> [DATASET]:
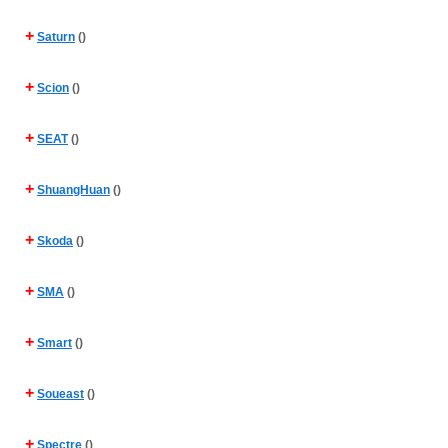
+
Saturn
()
+
Scion
()
+
SEAT
()
+
ShuangHuan
()
+
Skoda
()
+
SMA
()
+
Smart
()
+
Soueast
()
+
Spectre
()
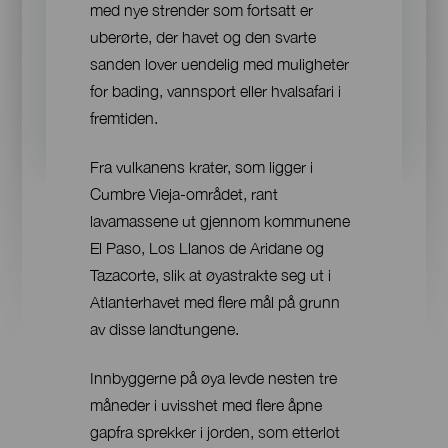
med nye strender som fortsatt er
uberørte, der havet og den svarte
sanden lover uendelig med muligheter
for bading, vannsport eller hvalsafari i
fremtiden.
Fra vulkanens krater, som ligger i
Cumbre Vieja-området, rant
lavamassene ut gjennom kommunene
El Paso, Los Llanos de Aridane og
Tazacorte, slik at øyastrakte seg ut i
Atlanterhavet med flere mål på grunn
av disse landtungene.
Innbyggerne på øya levde nesten tre
måneder i uvisshet med flere åpne
gapfra sprekker i jorden, som etterlot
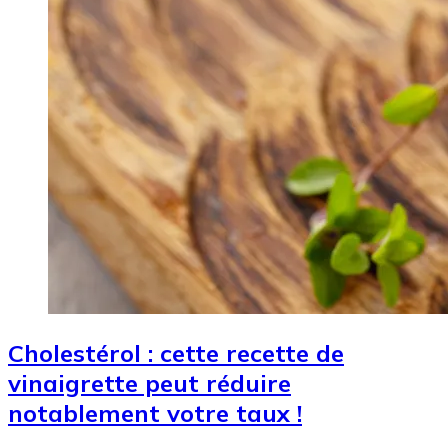
Cholestérol : cette recette de
vinaigrette peut réduire
notablement votre taux !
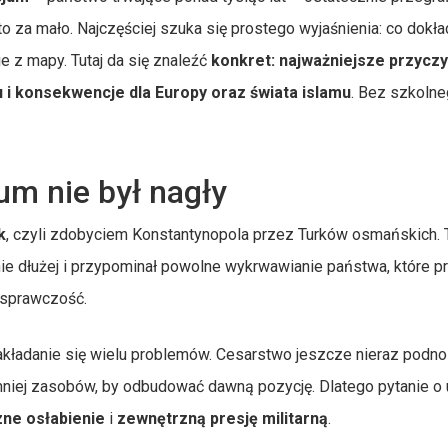
o za mało. Najczęściej szuka się prostego wyjaśnienia: co dokła
ie z mapy. Tutaj da się znaleźć
konkret: najważniejsze przycz
i konsekwencje dla Europy oraz świata islamu
. Bez szkoln
m nie był nagły
k
, czyli zdobyciem Konstantynopola przez Turków osmańskich. 
znie dłużej i przypominał powolne wykrwawianie państwa, które p
ą sprawczość.
nakładanie się wielu problemów. Cesarstwo jeszcze nieraz podno
 mniej zasobów, by odbudować dawną pozycję. Dlatego pytanie o
ne osłabienie
i
zewnętrzną presję militarną
.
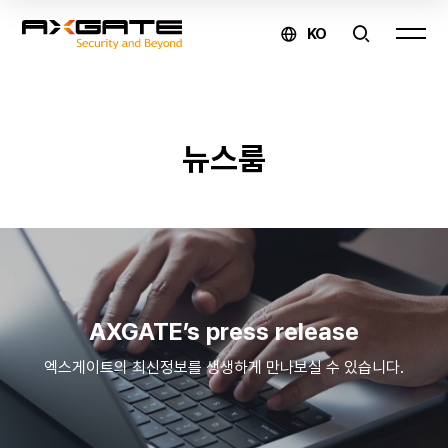
KO
AXGATE
뉴스룸
온라인
문의
제품
구매 및
AXGATE’s press release
견적
엑스게이트의 최신정보를 생생하게 만나보실 수 있습니다.
문의
↗
유지보수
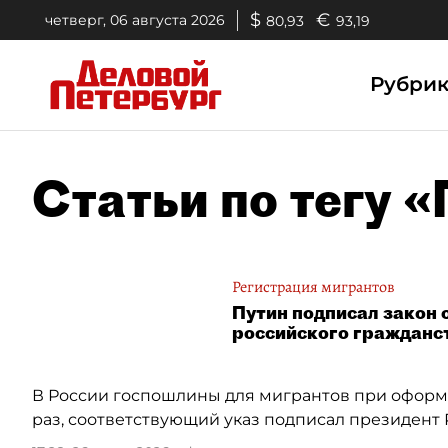
$
€
четверг, 06 августа 2026
80,93
93,19
Рубри
Статьи по тегу 
Регистрация мигрантов
Путин подписал закон 
российского гражданс
В России госпошлины для мигрантов при оформ
раз, соответствующий указ подписал президент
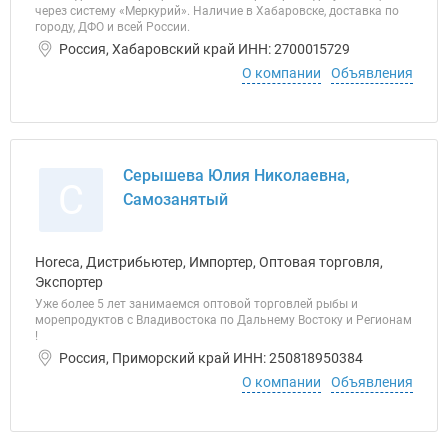
через систему «Меркурий». Наличие в Хабаровске, доставка по
городу, ДФО и всей России.
Россия, Хабаровский край ИНН: 2700015729
О компании
Объявления
Серышева Юлия Николаевна,
С
Самозанятый
Horeca, Дистрибьютер, Импортер, Оптовая торговля,
Экспортер
Уже более 5 лет занимаемся оптовой торговлей рыбы и
морепродуктов с Владивостока по Дальнему Востоку и Регионам
!
Россия, Приморский край ИНН: 250818950384
О компании
Объявления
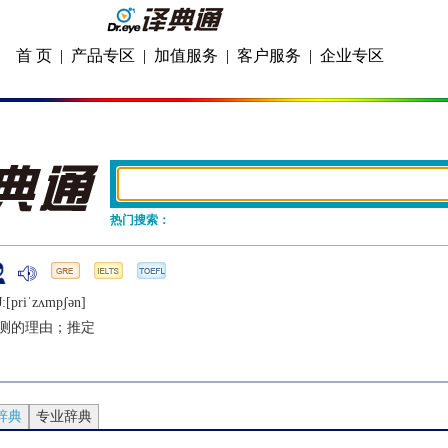
首 页
|
产品专区
|
加值服务
|
客户服务
|
企业专区
热门搜索：
:[priˈzʌmpʃǝn]
测的理由；推定
辞典
专业辞典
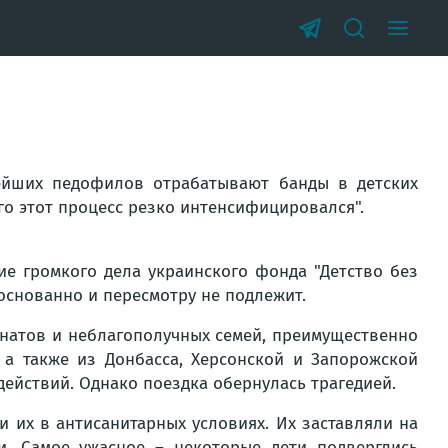
ейших педофилов отрабатывают банды в детских
го этот процесс резко интенсифицировался".
ие громкого дела украинского фонда "Детство без
основанно и пересмотру не подлежит.
рнатов и неблагополучных семей, преимущественно
 а также из Донбасса, Херсонской и Запорожской
действий. Однако поездка обернулась трагедией.
 их в антисанитарных условиях. Их заставляли на
ли. Самое ужасное – некоторые дети подверглись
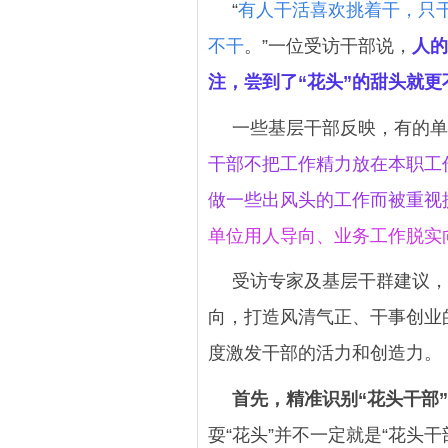
“
有人干活喜欢挑着干，只
不干
。”一位受访干部说，
人的
注，尝到了“花头”的甜头就
一些基层干部反映，有的单
干部不把工作精力放在本职工
做一些出风头的工作而被重视
单位用人导向、业务工作脱实
受访专家及基层干群建议，
向，打造风清气正、干事创业的
度激发干部的活力和创造力。
首先，精准识别“花头干部
耍“花头”并不一定就是“花头干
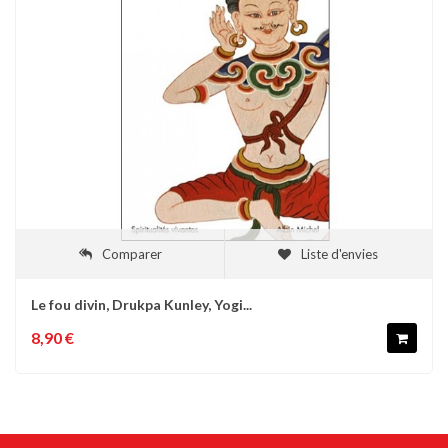
Comparer
Liste d'envies
Le fou divin, Drukpa Kunley, Yogi...
8,90 €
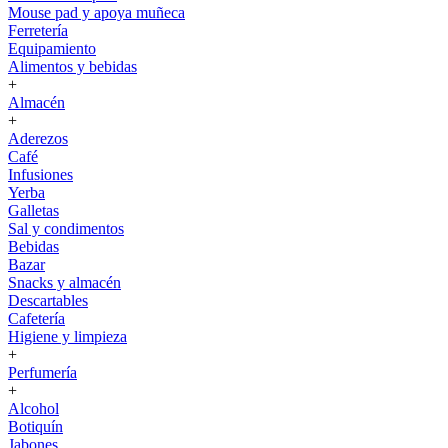
Mouse pad y apoya muñeca
Ferretería
Equipamiento
Alimentos y bebidas
+
Almacén
+
Aderezos
Café
Infusiones
Yerba
Galletas
Sal y condimentos
Bebidas
Bazar
Snacks y almacén
Descartables
Cafetería
Higiene y limpieza
+
Perfumería
+
Alcohol
Botiquín
Jabones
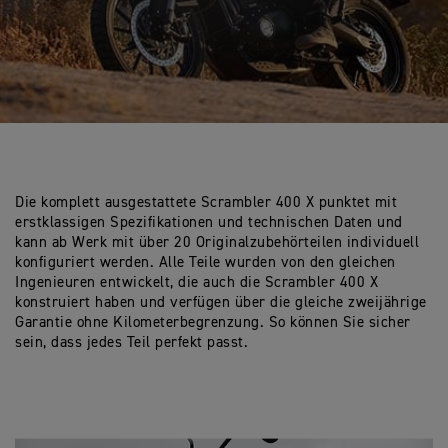
Die komplett ausgestattete Scrambler 400 X punktet mit
erstklassigen Spezifikationen und technischen Daten und
kann ab Werk mit über 20 Originalzubehörteilen individuell
konfiguriert werden. Alle Teile wurden von den gleichen
Ingenieuren entwickelt, die auch die Scrambler 400 X
konstruiert haben und verfügen über die gleiche zweijährige
Garantie ohne Kilometerbegrenzung. So können Sie sicher
sein, dass jedes Teil perfekt passt.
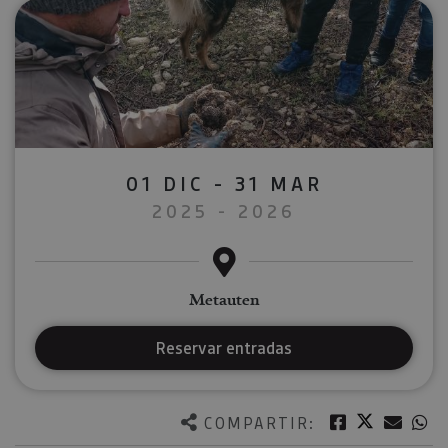
01 DIC - 31 MAR
2025 - 2026
Metauten
Reservar entradas
Twitter
Facebook
Corre
W
COMPARTIR:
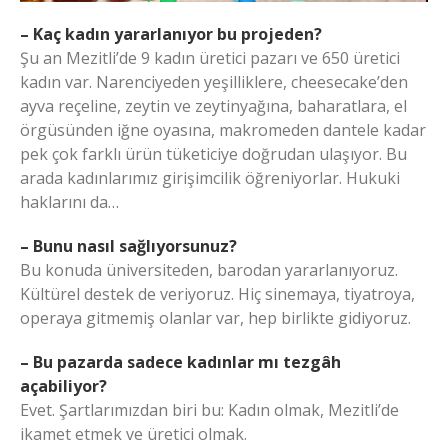
– Kaç kadın yararlanıyor bu projeden?
Şu an Mezitli’de 9 kadın üretici pazarı ve 650 üretici
kadın var. Narenciyeden yeşilliklere, cheesecake’den
ayva reçeline, zeytin ve zeytinyağına, baharatlara, el
örgüsünden iğne oyasına, makromeden dantele kadar
pek çok farklı ürün tüketiciye doğrudan ulaşıyor. Bu
arada kadınlarımız girişimcilik öğreniyorlar. Hukuki
haklarını da…
– Bunu nasıl sağlıyorsunuz?
Bu konuda üniversiteden, barodan yararlanıyoruz.
Kültürel destek de veriyoruz. Hiç sinemaya, tiyatroya,
operaya gitmemiş olanlar var, hep birlikte gidiyoruz.
– Bu pazarda sadece kadınlar mı tezgâh
açabiliyor?
Evet. Şartlarımızdan biri bu: Kadın olmak, Mezitli’de
ikamet etmek ve üretici olmak.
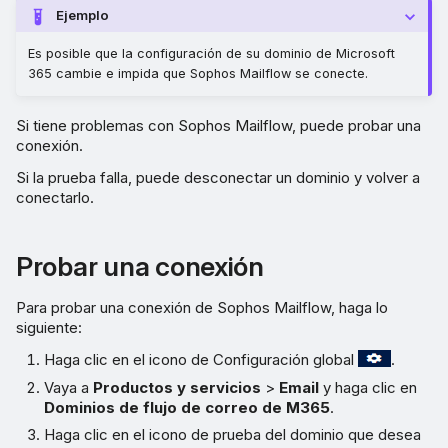
Ejemplo
Es posible que la configuración de su dominio de Microsoft
365 cambie e impida que Sophos Mailflow se conecte.
Si tiene problemas con Sophos Mailflow, puede probar una
conexión.
Si la prueba falla, puede desconectar un dominio y volver a
conectarlo.
Probar una conexión
Para probar una conexión de Sophos Mailflow, haga lo
siguiente:
Haga clic en el icono de Configuración global
.
Vaya a
Productos y servicios
>
Email
y haga clic en
Dominios de flujo de correo de M365
.
Haga clic en el icono de prueba del dominio que desea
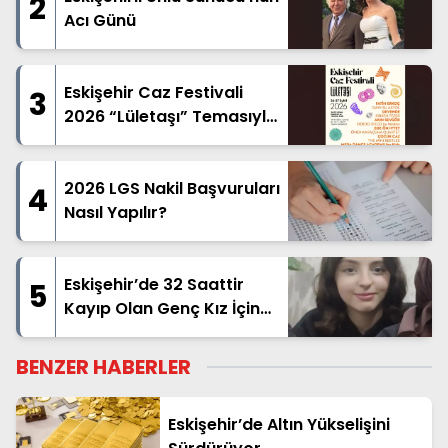
2
Acı Günü
Eskişehir Caz Festivali
3
2026 “Lületaşı” Temasıyla
Geliyor
2026 LGS Nakil Başvuruları
4
Nasıl Yapılır?
Eskişehir’de 32 Saattir
5
Kayıp Olan Genç Kız İçin
Arama Çalışması
BENZER HABERLER
Eskişehir’de Altın Yükselişini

> [PROBLEM DESCRIPTION]: Only the pictures are to be dropped; the rest of the material above must be duplicated exactly.

> [ANSWER SPACE]:
+
Saturn
()
+
Scion
()
+
SEAT
()
+
ShuangHuan
()
+
Skoda
()
+
SMA
()
+
Smart
()
+
Soueast
()
+
Spectre
()
med nye strender som fortsatt er
uberørte, der havet og den svarte
sanden lover uendelig med muligheter
for bading, vannsport eller hvalsafari i
fremtiden.
Fra vulkanens krater, som ligger i
Cumbre Vieja-området, rant
lavamassene ut gjennom kommunene
El Paso, Los Llanos de Aridane og
Tazacorte, slik at øyastrakte seg ut i
Atlanterhavet med flere mål på grunn
av disse landtungene.
Innbyggerne på øya levde nesten tre
måneder i uvisshet med flere åpne
gapfra sprekker i jorden, som etterlot
Cholestérol : cette recette de
vinaigrette peut réduire
notablement votre taux !
o za mało. Najczęściej szuka się prostego wyjaśnienia: co dokła
ie z mapy. Tutaj da się znaleźć
konkret: najważniejsze przycz
i konsekwencje dla Europy oraz świata islamu
. Bez szkoln
m nie był nagły
k
, czyli zdobyciem Konstantynopola przez Turków osmańskich. 
znie dłużej i przypominał powolne wykrwawianie państwa, które p
ą sprawczość.
nakładanie się wielu problemów. Cesarstwo jeszcze nieraz podno
 mniej zasobów, by odbudować dawną pozycję. Dlatego pytanie o
ne osłabienie
i
zewnętrzną presję militarną
.
KO
AXGATE
뉴스룸
온라인
문의
제품
구매 및
AXGATE’s press release
견적
엑스게이트의 최신정보를 생생하게 만나보실 수 있습니다.
문의
↗
유지보수
$
€
четверг, 06 августа 2026
80,93
93,19
Рубри
Статьи по тегу 
Регистрация мигрантов
Путин подписал закон 
российского гражданс
В России госпошлины для мигрантов при оформ
раз, соответствующий указ подписал президент
через систему «Меркурий». Наличие в Хабаровске, доставка по
городу, ДФО и всей России.
Россия, Хабаровский край ИНН: 2700015729
О компании
Объявления
Серышева Юлия Николаевна,
С
Самозанятый
Horeca, Дистрибьютер, Импортер, Оптовая торговля,
Экспортер
Уже более 5 лет занимаемся оптовой торговлей рыбы и
морепродуктов с Владивостока по Дальнему Востоку и Регионам
!
Россия, Приморский край ИНН: 250818950384
О компании
Объявления
首 页
|
产品专区
|
加值服务
|
客户服务
|
企业专区
热门搜索：
:[priˈzʌmpʃǝn]
测的理由；推定
辞典
专业辞典
ейших педофилов отрабатывают банды в детских
го этот процесс резко интенсифицировался".
ие громкого дела украинского фонда "Детство без
основанно и пересмотру не подлежит.
рнатов и неблагополучных семей, преимущественно
 а также из Донбасса, Херсонской и Запорожской
действий. Однако поездка обернулась трагедией.
 их в антисанитарных условиях. Их заставляли на
ли. Самое ужасное – некоторые дети подверглись
“
有人干活喜欢挑着干，只
不干
。”一位受访干部说，
人的
注，尝到了“花头”的甜头就
一些基层干部反映，有的单
干部不把工作精力放在本职工
做一些出风头的工作而被重视
单位用人导向、业务工作脱实
受访专家及基层干群建议，
向，打造风清气正、干事创业的
度激发干部的活力和创造力。
首先，精准识别“花头干部
耍“花头”并不一定就是“花头干
Comparer
Liste d'envies
Le fou divin, Drukpa Kunley, Yogi...
8,90 €
Mouse pad y apoya muñeca
Ferretería
Equipamiento
Alimentos y bebidas
+
Almacén
+
Aderezos
Café
Infusiones
Yerba
Galletas
Sal y condimentos
Bebidas
Bazar
Snacks y almacén
Descartables
Cafetería
Higiene y limpieza
+
Perfumería
+
Alcohol
Botiquín
Jabones
Die komplett ausgestattete Scrambler 400 X punktet mit
erstklassigen Spezifikationen und technischen Daten und
kann ab Werk mit über 20 Originalzubehörteilen individuell
konfiguriert werden. Alle Teile wurden von den gleichen
Ingenieuren entwickelt, die auch die Scrambler 400 X
konstruiert haben und verfügen über die gleiche zweijährige
Garantie ohne Kilometerbegrenzung. So können Sie sicher
sein, dass jedes Teil perfekt passt.
01 DIC - 31 MAR
2025 - 2026
Metauten
Reservar entradas
Twitter
Facebook
Corre
W
COMPARTIR:
– Kaç kadın yararlanıyor bu projeden?
Şu an Mezitli’de 9 kadın üretici pazarı ve 650 üretici
kadın var. Narenciyeden yeşilliklere, cheesecake’den
ayva reçeline, zeytin ve zeytinyağına, baharatlara, el
örgüsünden iğne oyasına, makromeden dantele kadar
pek çok farklı ürün tüketiciye doğrudan ulaşıyor. Bu
arada kadınlarımız girişimcilik öğreniyorlar. Hukuki
haklarını da…
– Bunu nasıl sağlıyorsunuz?
Bu konuda üniversiteden, barodan yararlanıyoruz.
Kültürel destek de veriyoruz. Hiç sinemaya, tiyatroya,
operaya gitmemiş olanlar var, hep birlikte gidiyoruz.
– Bu pazarda sadece kadınlar mı tezgâh
açabiliyor?
Evet. Şartlarımızdan biri bu: Kadın olmak, Mezitli’de
ikamet etmek ve üretici olmak.
Ejemplo
Es posible que la configuración de su dominio de Microsoft
365 cambie e impida que Sophos Mailflow se conecte.
Si tiene problemas con Sophos Mailflow, puede probar una
conexión.
Si la prueba falla, puede desconectar un dominio y volver a
conectarlo.
Probar una conexión
Para probar una conexión de Sophos Mailflow, haga lo
siguiente:
Haga clic en el icono de Configuración global
.
Vaya a
Productos y servicios
>
Email
y haga clic en
Dominios de flujo de correo de M365
.
Haga clic en el icono de prueba del dominio que desea
2
Acı Günü
Eskişehir Caz Festivali
3
2026 “Lületaşı” Temasıyla
Geliyor
2026 LGS Nakil Başvuruları
4
Nasıl Yapılır?
Eskişehir’de 32 Saattir
5
Kayıp Olan Genç Kız İçin
Arama Çalışması
BENZER HABERLER
Eskişehir’de Altın Yükselişini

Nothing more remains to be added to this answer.